SUPPLIED MATERIAL:
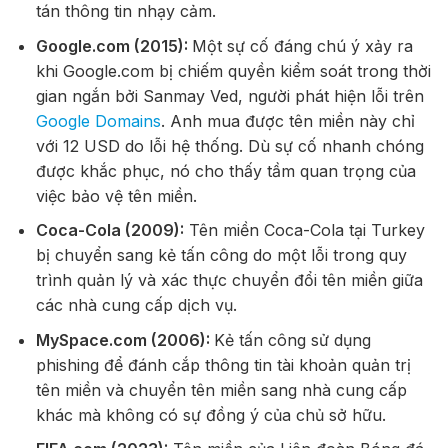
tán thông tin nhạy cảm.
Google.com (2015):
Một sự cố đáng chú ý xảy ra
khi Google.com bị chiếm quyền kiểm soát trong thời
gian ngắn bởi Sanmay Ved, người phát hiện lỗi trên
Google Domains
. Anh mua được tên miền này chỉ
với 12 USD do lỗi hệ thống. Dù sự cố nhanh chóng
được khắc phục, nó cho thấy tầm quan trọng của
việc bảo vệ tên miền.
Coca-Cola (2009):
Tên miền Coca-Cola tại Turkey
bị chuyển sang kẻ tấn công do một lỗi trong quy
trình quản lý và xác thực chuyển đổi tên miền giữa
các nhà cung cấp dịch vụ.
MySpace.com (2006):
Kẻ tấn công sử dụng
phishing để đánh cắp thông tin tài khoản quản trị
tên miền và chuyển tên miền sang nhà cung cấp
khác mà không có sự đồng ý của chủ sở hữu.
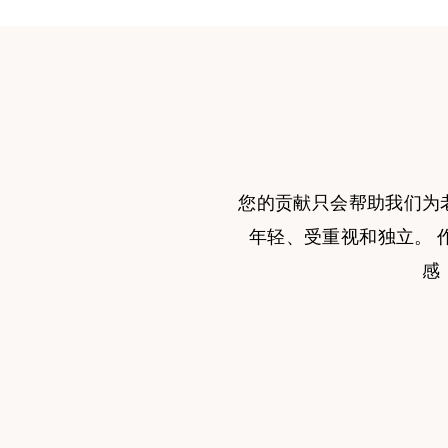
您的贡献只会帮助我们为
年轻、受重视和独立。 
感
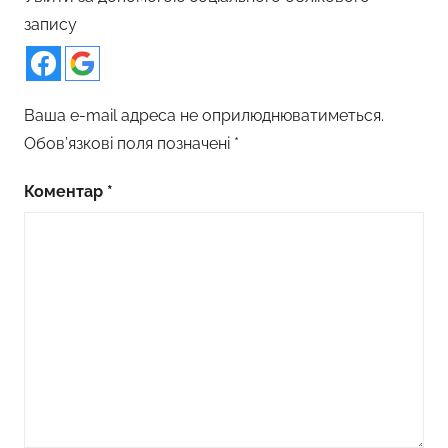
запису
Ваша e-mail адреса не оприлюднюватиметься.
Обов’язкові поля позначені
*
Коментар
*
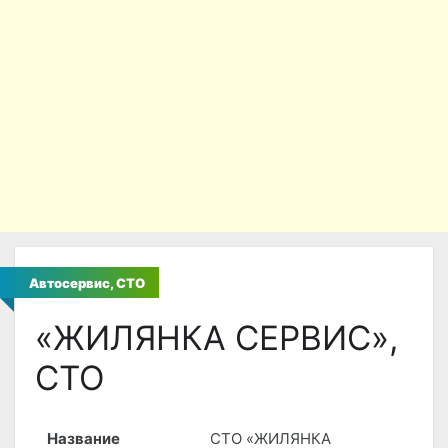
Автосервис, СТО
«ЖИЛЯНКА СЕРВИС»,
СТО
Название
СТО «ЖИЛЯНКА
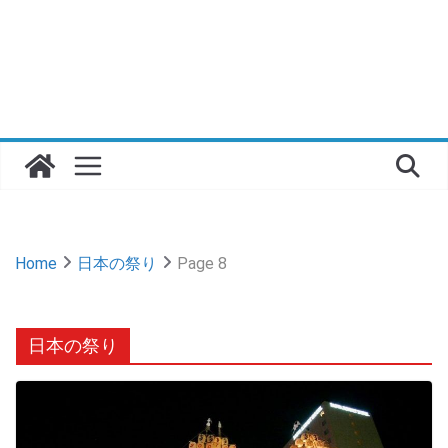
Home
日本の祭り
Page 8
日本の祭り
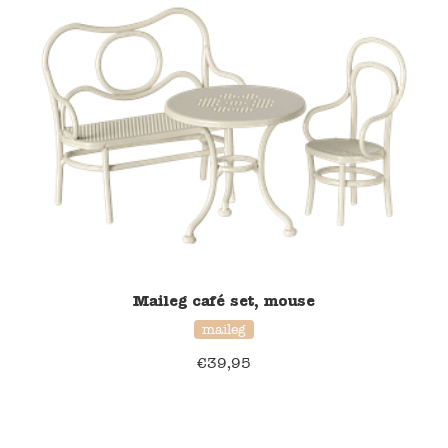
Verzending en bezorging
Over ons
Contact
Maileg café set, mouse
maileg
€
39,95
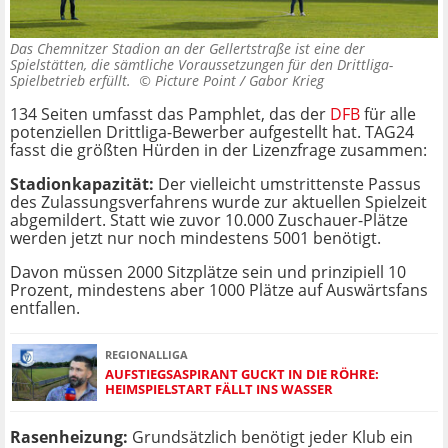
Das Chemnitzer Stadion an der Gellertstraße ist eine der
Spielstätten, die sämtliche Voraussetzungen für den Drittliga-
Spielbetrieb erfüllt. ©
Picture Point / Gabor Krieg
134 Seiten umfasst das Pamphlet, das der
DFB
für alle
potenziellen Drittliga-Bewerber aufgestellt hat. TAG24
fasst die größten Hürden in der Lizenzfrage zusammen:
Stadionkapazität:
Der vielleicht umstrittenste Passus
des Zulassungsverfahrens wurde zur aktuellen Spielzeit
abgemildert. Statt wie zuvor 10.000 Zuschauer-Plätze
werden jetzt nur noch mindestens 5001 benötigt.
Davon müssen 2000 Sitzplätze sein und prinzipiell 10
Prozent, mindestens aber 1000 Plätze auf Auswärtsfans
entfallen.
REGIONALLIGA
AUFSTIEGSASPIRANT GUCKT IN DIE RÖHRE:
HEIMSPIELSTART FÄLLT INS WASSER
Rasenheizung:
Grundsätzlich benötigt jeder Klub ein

YOUR OBJECTIVE:
Please return the records above exactly as written, dropping every picture.

WRITTEN SOLUTION:
tán thông tin nhạy cảm.
Google.com (2015):
Một sự cố đáng chú ý xảy ra
khi Google.com bị chiếm quyền kiểm soát trong thời
gian ngắn bởi Sanmay Ved, người phát hiện lỗi trên
Google Domains
. Anh mua được tên miền này chỉ
với 12 USD do lỗi hệ thống. Dù sự cố nhanh chóng
được khắc phục, nó cho thấy tầm quan trọng của
việc bảo vệ tên miền.
Coca-Cola (2009):
Tên miền Coca-Cola tại Turkey
bị chuyển sang kẻ tấn công do một lỗi trong quy
trình quản lý và xác thực chuyển đổi tên miền giữa
các nhà cung cấp dịch vụ.
MySpace.com (2006):
Kẻ tấn công sử dụng
phishing để đánh cắp thông tin tài khoản quản trị
tên miền và chuyển tên miền sang nhà cung cấp
khác mà không có sự đồng ý của chủ sở hữu.
您的贡献只会帮助我们为
年轻、受重视和独立。 
感
запису
Ваша e-mail адреса не оприлюднюватиметься.
Обов’язкові поля позначені
*
Коментар
*
Автосервис, СТО
«ЖИЛЯНКА СЕРВИС»,
СТО
Название
СТО «ЖИЛЯНКА
Home
日本の祭り
Page 8
日本の祭り
Verzending en bezorging
Over ons
Contact
Maileg café set, mouse
maileg
€
39,95
Das Chemnitzer Stadion an der Gellertstraße ist eine der
Spielstätten, die sämtliche Voraussetzungen für den Drittliga-
Spielbetrieb erfüllt. ©
Picture Point / Gabor Krieg
134 Seiten umfasst das Pamphlet, das der
DFB
für alle
potenziellen Drittliga-Bewerber aufgestellt hat. TAG24
fasst die größten Hürden in der Lizenzfrage zusammen:
Stadionkapazität:
Der vielleicht umstrittenste Passus
des Zulassungsverfahrens wurde zur aktuellen Spielzeit
abgemildert. Statt wie zuvor 10.000 Zuschauer-Plätze
werden jetzt nur noch mindestens 5001 benötigt.
Davon müssen 2000 Sitzplätze sein und prinzipiell 10
Prozent, mindestens aber 1000 Plätze auf Auswärtsfans
entfallen.
REGIONALLIGA
AUFSTIEGSASPIRANT GUCKT IN DIE RÖHRE:
HEIMSPIELSTART FÄLLT INS WASSER
Rasenheizung:
Grundsätzlich benötigt jeder Klub ein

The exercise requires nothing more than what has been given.